*Problem description*
Print the data exactly as written, but leave out each picture.

-- -- --

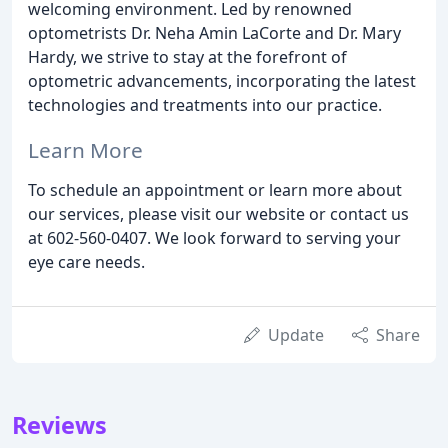
welcoming environment. Led by renowned
optometrists Dr. Neha Amin LaCorte and Dr. Mary
Hardy, we strive to stay at the forefront of
optometric advancements, incorporating the latest
technologies and treatments into our practice.
Learn More
To schedule an appointment or learn more about
our services, please visit our website or contact us
at 602-560-0407. We look forward to serving your
eye care needs.
Update
Share
Reviews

-- -- --

*Output of the exercise*
welcoming environment. Led by renowned
optometrists Dr. Neha Amin LaCorte and Dr. Mary
Hardy, we strive to stay at the forefront of
optometric advancements, incorporating the latest
technologies and treatments into our practice.
Learn More
To schedule an appointment or learn more about
our services, please visit our website or contact us
at 602-560-0407. We look forward to serving your
eye care needs.
Update
Share
Reviews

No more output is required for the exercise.